Yang Kai başını salladı, “İyiyim.”
Aslında, sadece iyi değildi, az önce bu garip deneyimi yaşadıktan sonra şaşırtıcı bir şekilde tazelenmiş hissetti. Sanki vücudunun içinde bir şey gevşemiş gibi hissetti.
Bakışlarını yana çevirdiğinde, hem Yang Yan’ın hem de Bing Yun’un endişeli bakışlarıyla karşılaştı. Hepsi bu kadar değildi, kalabalığın arasında Sheng Yu Zhu’yu da gördü. Gözleri buluştuğunda, Sheng Yu Zhu ona küçük bir gülümseme verdi ve karşılığında başını salladı.

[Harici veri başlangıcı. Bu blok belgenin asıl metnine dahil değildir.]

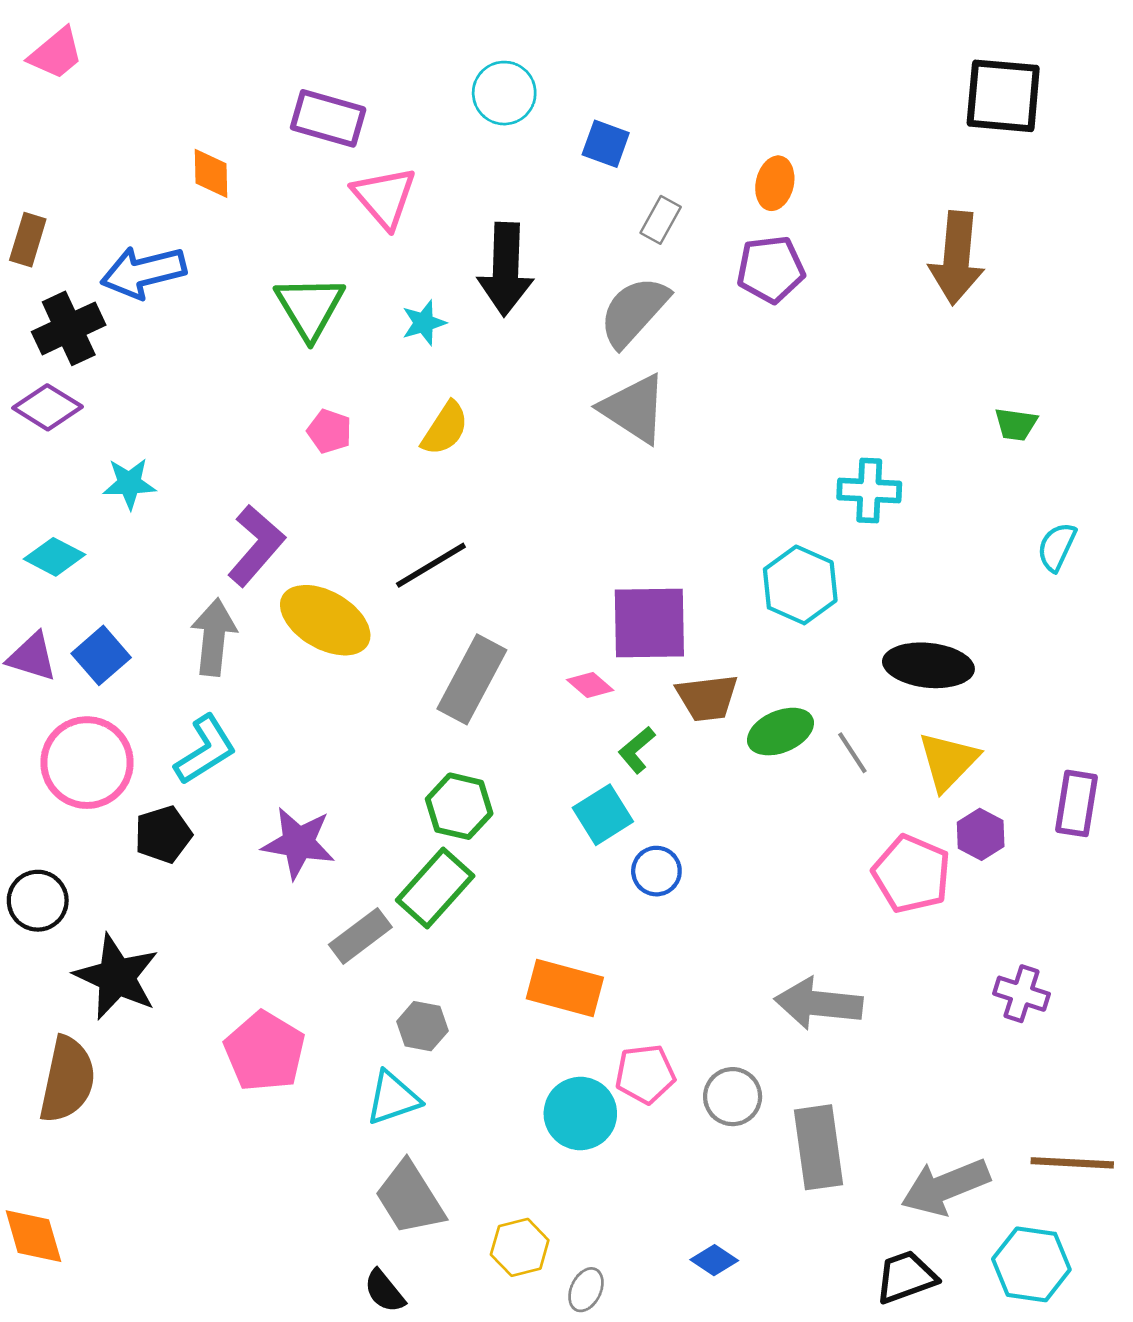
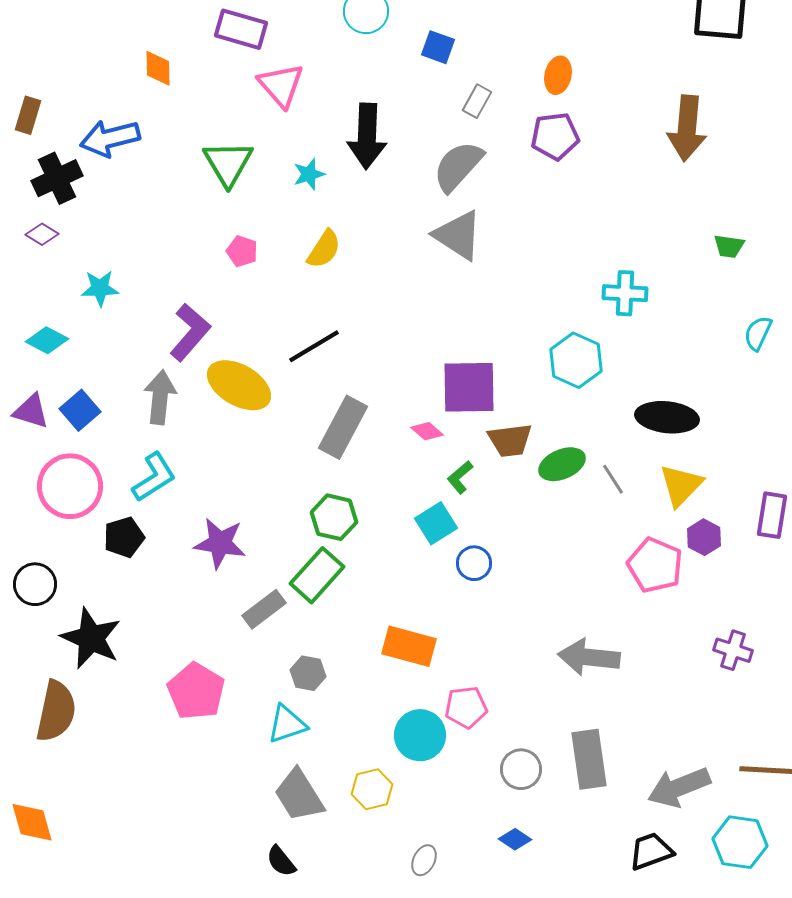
purple diamond: (48, 407) -> (42, 234), size x0.7
gray circle: (733, 1097) -> (521, 769), moved
yellow hexagon: (520, 1247) -> (372, 789), moved

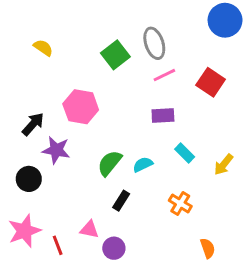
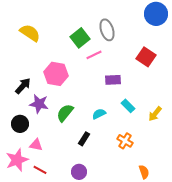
yellow semicircle: (43, 48) -> (30, 33), size x1.5
pink line: (164, 75) -> (94, 55), moved
green semicircle: (110, 163) -> (65, 113), moved
pink triangle: (89, 229) -> (36, 145), moved
red line: (58, 245) -> (40, 170), turned -40

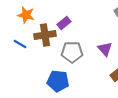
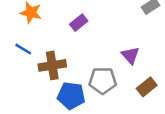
brown cross: (45, 35) -> (52, 65), moved
gray pentagon: (72, 52) -> (103, 81), moved

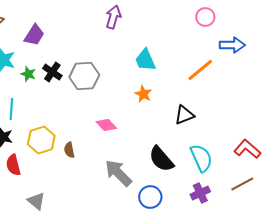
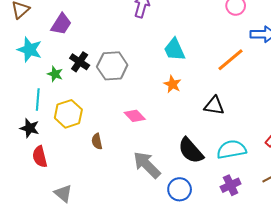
green star: (28, 74) -> (55, 74), moved
black triangle: (184, 115) -> (214, 106), turned 30
yellow hexagon: (41, 140) -> (68, 114), moved
cyan semicircle: (201, 158) -> (232, 150), turned -76

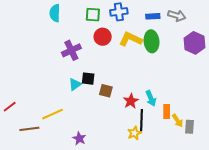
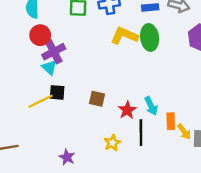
red circle: (103, 37) -> (40, 35), moved
black square: (88, 79) -> (57, 92), moved
cyan triangle: (75, 84) -> (49, 67), moved, turned -40
yellow line: (53, 114) -> (40, 101), moved
yellow star: (134, 133) -> (112, 143), moved

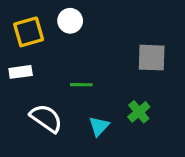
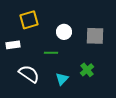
white circle: (70, 21) -> (64, 32), moved
yellow square: (29, 32) -> (29, 20), moved

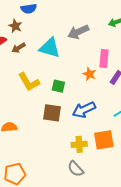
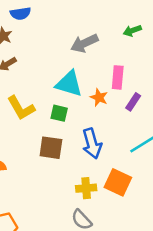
cyan triangle: (50, 48) -> (69, 84), moved
blue arrow: (84, 110) -> (92, 144), turned -80
orange square: (104, 140) -> (118, 182), turned 35

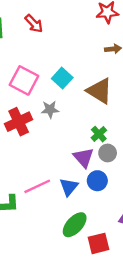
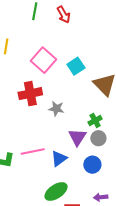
gray star: (50, 109) -> (56, 109), moved
blue circle: (97, 181) -> (92, 165), moved

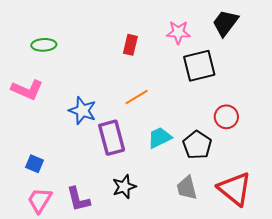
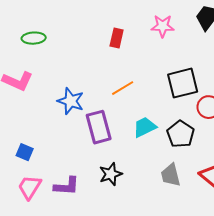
black square: (199, 66) -> (183, 83), moved
purple L-shape: (78, 199) -> (67, 186), turned -72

Bakışları kalabalığın üzerinde gezinmeye devam etti ve birini görünce ifadesi hemen soğudu ve öldürücü niyeti kabardı, “Yaşlı köpek Cang Mo! Kendini burada göstermeye nasıl cüret edersin!”
Benzer şekilde, Cang Mo’nun ifadesi Yang Kai’ye baktığında nefretle doluydu; Yine de Yang Kai’nin laneti karşısında sessiz kaldı. Çünkü ne yaptığını çok iyi biliyordu. Şu anda Yang Kai ile tartışmak sadece bu gerçeği ortaya çıkaracaktı. Eğer bu gerçekleşirse, Yıldız Sınırında onun için yer kalmazdı.
Birçok Sahte Büyük İmparator Yang Kai’nin bağırışını duyunca kaşlarını çattı. Hepsi Yang Kai’nin Cang Mo’ya karşı kin beslediğini biliyordu ama bu kişisel bir kinden başka bir şey değildi. Yang Kai’nin neden aniden bir kargaşaya neden olduğunu kimse bilmiyordu.
Yang Yan, o anda Yang Kai’ye bir İlahi Duyu mesajı gönderdi, “Geri döndüğümüzde Cang Mo ile ilgili konuyu konuşabiliriz. Önceliğimiz mevcut durumla başa çıkmak” dedi.
Yang Kai bu sözlere nazikçe başını salladı. Vücudunun titremesi ile Yıldız Sınırındaki insanlara doğru yöneldi. Cang Mo’yu öldürmek için bu fırsatı gerçekten kullanmak istiyordu ama bir hamle yaparsa tüm Yıldız Sınırını Şeytan Irkının önünde utandırabilirdi. Salona yerleşmiş olan bu ürkütücü sükûneti bile bozabilirdi.